また、海外で利用するためのローミング専業キャリアが増えており、海外旅行、海外出張時にこれらをデュアルSIMで使うことで、料金を節約できる。一例を挙げると、ドコモ、au、ソフトバンクではそれぞれ24時間につき980円程度の料金がかかる。これに対し、ローミングキャリアのAiraloは、アメリカなら1GBが4.5ドル(約665円)、5GBでも16ドル(約2368円)。1週間程度の滞在であれば、数千円の差になる。デュアルSIMであれば、日本の電話番号で電話を受けつつ、こうしたローミングキャリアでデータ通信することが可能だ。

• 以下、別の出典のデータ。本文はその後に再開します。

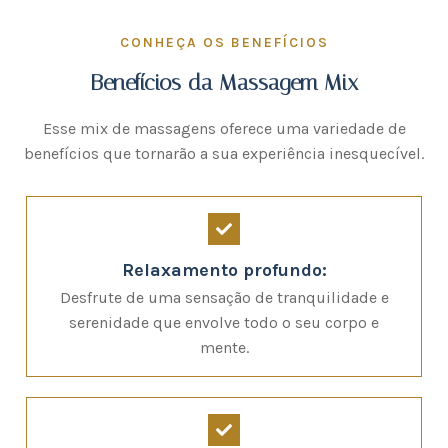
CONHEÇA OS BENEFÍCIOS
Benefícios da Massagem Mix
Esse mix de massagens oferece uma variedade de
benefícios que tornarão a sua experiência inesquecível.
Relaxamento profundo:
Desfrute de uma sensação de tranquilidade e
serenidade que envolve todo o seu corpo e
mente.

ちなみに、通常の端末は、SIMカードとeSIMの両方でデュアルSIM化するため、組み合わせを考える必要がある。メインの回線がSIMカードだった場合、追加する回線はeSIMにしなければならない。逆もしかりで、メインにしている回線がeSIMの場合、追加する回線はSIMカードである必要がある。ただ、会社によっては物理的なSIMカードを発行していない場合がある。海外で利用するローミングキャリアがそれだ。この場合、メインの回線をeSIMにしていると、それをオフにしなければならない。逆に、現地で買ったプリペイドSIMがSIMカードだけという場合、メイン回線がSIMカードだと同時利用ができなくなってしまう。

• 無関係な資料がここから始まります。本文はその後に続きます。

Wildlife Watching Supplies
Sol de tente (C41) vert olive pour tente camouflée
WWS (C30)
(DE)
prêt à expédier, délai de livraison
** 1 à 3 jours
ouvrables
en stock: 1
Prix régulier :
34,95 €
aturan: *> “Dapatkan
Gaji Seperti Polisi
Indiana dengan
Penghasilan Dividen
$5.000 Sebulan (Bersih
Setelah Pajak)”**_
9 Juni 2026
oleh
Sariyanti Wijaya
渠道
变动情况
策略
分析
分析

この組み合わせを柔軟にできるのが、「デュアルeSIM」に対応した端末。デュアルeSIMのスマホは、SIMカードとeSIMだけでなく、eSIMとeSIMの組み合わせでもデュアルSIMになる。現状、このデュアルeSIMに対応しているのは、Pixel 7以降のPixelと、楽天モバイルの専用モデルである「Rakuten Hand 5G」のみ。選択肢は非常に限定されているが、AndroidでデュアルSIMをフル活用したい際にはこうした端末を選択するようにしたい。
電話番号ごとに鳴らし分けられる着信音
2つの電話番号を使い分けることができるのも、デュアルSIMの魅力だ。仕事用とプライベート用の電話番号を別にして公私をきっちり分けたり、店舗の会員登録やアンケート等に答える際に登録する電話番号を別のものにしておいたり、SMS認証が必要なサービスのアカウントを2つ作ったりと、さまざまな用途に活用できる。こうした用途で利用する際に便利なのが、回線ごとに着信音を鳴らし分ける設定だ。

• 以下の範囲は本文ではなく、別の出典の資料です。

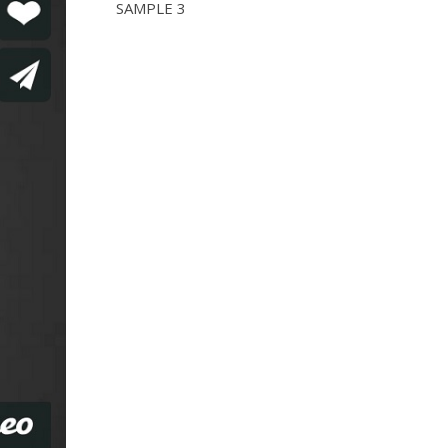
SAMPLE 3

Androidスマホの中には、このような機能に対応している機種と、対応していない機種がある。例えば「Galaxy Z Fold5」の場合、「設定」の「サウンドとバイブ」で「着信音」や「通知音」を選択すると、回線ごとに音を設定することができる。メイン回線とサブ回線を別々の着信音にしておけば、音を聞くだけでどちらに電話がかかってきたかがわかるというわけだ。どちらの回線への着信かは画面にも表示されるが、異なる音にしていたほうが直感的に判断しやすいだろう。XperiaやOPPOのRenoシリーズなど、幅広い端末がこうした機能を備えている。